Please join us for an opportunity for tea and conversation with artist Nsenga Knight in the gallery on select Fridays and Saturdays during the run of her exhibition Close to Home.
Please note that tea will be provided first come first served while supplies last. Six visitors will be seated at a time.
To Know One Another: Tea in the Gallery with Nsenga Knight will take place on the following dates at 3pm:
Food culture played a pivotal role in the 1964-1965 New York World’s Fair. Close to Home will host a scheduled series of social gatherings by serving tea in this installation. With this act of hospitality, Knight calls on viewers to consider the power of sensorial and experiential engagement to foster understanding, connection, and appreciation among people from various corners of the world.

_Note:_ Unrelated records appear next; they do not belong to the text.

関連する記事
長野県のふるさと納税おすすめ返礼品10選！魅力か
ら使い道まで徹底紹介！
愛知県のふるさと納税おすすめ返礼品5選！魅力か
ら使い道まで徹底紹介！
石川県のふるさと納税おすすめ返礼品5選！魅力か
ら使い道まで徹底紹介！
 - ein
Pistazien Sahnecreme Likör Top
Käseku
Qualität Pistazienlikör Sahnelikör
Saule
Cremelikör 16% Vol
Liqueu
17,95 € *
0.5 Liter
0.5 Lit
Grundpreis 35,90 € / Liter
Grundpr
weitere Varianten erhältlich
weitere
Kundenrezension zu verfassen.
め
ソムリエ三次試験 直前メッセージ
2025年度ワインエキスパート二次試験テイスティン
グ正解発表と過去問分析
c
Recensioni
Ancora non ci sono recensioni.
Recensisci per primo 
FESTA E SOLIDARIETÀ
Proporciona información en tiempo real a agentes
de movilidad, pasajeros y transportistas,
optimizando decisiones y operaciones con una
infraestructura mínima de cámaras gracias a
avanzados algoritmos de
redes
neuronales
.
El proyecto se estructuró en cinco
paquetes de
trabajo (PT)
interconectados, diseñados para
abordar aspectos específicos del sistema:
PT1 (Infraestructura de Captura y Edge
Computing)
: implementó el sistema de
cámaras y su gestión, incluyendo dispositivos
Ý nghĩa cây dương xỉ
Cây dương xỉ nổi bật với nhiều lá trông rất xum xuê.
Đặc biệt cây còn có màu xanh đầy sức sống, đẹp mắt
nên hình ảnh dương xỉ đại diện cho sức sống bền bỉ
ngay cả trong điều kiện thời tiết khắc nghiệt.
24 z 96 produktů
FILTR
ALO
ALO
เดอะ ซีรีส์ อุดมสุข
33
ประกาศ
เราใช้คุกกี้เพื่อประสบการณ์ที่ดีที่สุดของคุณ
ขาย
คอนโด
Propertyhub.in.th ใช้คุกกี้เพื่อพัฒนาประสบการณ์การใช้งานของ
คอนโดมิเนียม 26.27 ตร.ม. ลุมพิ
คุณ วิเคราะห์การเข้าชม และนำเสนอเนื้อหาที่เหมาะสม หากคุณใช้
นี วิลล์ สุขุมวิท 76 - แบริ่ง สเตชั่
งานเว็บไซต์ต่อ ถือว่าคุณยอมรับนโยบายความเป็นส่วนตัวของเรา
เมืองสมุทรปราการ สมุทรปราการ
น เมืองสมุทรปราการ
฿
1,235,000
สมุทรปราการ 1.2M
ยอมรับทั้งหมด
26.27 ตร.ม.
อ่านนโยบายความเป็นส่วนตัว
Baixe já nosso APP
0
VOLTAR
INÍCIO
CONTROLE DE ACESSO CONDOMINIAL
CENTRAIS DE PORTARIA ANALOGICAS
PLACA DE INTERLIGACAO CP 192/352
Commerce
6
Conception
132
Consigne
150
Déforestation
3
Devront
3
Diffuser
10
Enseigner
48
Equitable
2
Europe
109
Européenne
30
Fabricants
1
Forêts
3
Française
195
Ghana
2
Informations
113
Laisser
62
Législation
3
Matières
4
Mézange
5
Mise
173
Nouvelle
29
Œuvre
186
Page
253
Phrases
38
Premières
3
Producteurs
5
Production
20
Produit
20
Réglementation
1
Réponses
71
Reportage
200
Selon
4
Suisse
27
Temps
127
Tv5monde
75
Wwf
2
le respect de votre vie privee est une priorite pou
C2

“I lived in Cairo Egypt for six years, right before I came to the Queens Museum to start my In Situ Artist Fellowship. In Cairo, people served black tea with mint as an act of hospitality and in return, I’d do the same. To Know One Another is an ongoing social practice artwork that takes place with my solo exhibition Close to Home. On select Fridays and Saturdays throughout the exhibition, I serve Egyptian style tea with fresh mint to the public. I invite people to sit down with me and sip tea, talk, and get to know one another.

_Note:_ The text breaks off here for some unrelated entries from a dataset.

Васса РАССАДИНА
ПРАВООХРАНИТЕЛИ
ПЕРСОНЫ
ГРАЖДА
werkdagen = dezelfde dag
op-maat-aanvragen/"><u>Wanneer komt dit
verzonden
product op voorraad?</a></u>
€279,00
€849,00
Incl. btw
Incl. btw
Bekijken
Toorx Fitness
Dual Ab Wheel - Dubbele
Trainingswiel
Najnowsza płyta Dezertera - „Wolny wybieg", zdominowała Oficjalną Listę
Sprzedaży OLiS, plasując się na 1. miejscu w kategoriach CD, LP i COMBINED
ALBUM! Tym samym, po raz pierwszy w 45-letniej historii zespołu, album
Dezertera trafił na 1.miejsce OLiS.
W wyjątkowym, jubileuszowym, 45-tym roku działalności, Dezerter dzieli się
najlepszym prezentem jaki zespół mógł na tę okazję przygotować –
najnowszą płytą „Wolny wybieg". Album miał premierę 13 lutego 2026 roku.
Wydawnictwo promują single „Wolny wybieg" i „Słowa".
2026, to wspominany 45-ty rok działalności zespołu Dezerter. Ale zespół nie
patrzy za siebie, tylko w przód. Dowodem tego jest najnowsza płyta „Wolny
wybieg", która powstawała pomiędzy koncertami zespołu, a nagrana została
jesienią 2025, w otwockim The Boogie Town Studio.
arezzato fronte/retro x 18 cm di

This project and the title itself is inspired by a verse in the Quran where Allah says that he created people of different races, nations, and tribes so that we can get to know one another. The research I did in the Queens Museum’s archives from the 1964-1965 New York World’s Fair played a large role in my thinking for the exhibition. From its most optimistic standpoint, this World’s Fair was also an opportunity for people from different parts of the world to get to know one another. Sharing food allows us to embody this sense of knowing.” Nsenga Knight
About the Artist:
Nsenga Knight (b. Brooklyn, New York, 1981) is an In Situ Artist Fellow at the Queens Museum. She has exhibited her work internationally, including: Contemporary Image Collective, Cairo, Egypt (2022); Drawing Center, New York, NY (2017, 2016); Project Row Houses, Houston, TX (2015); New Museum of Contemporary Art, New York, NY (2011); among others. Knight is a recipient of grants from Pollock-Krasner Foundation (2019), Foundation for Contemporary Art (2016), Brooklyn Arts Council (2007). She was an artist-in-residence at BRICworkspace, Brooklyn, NY (2019); and Film/Video Arts Center, New York, NY (2005) among others. She earned an MFA from University of Pennsylvania and a BA in Film from Howard University. She lives and works in New York.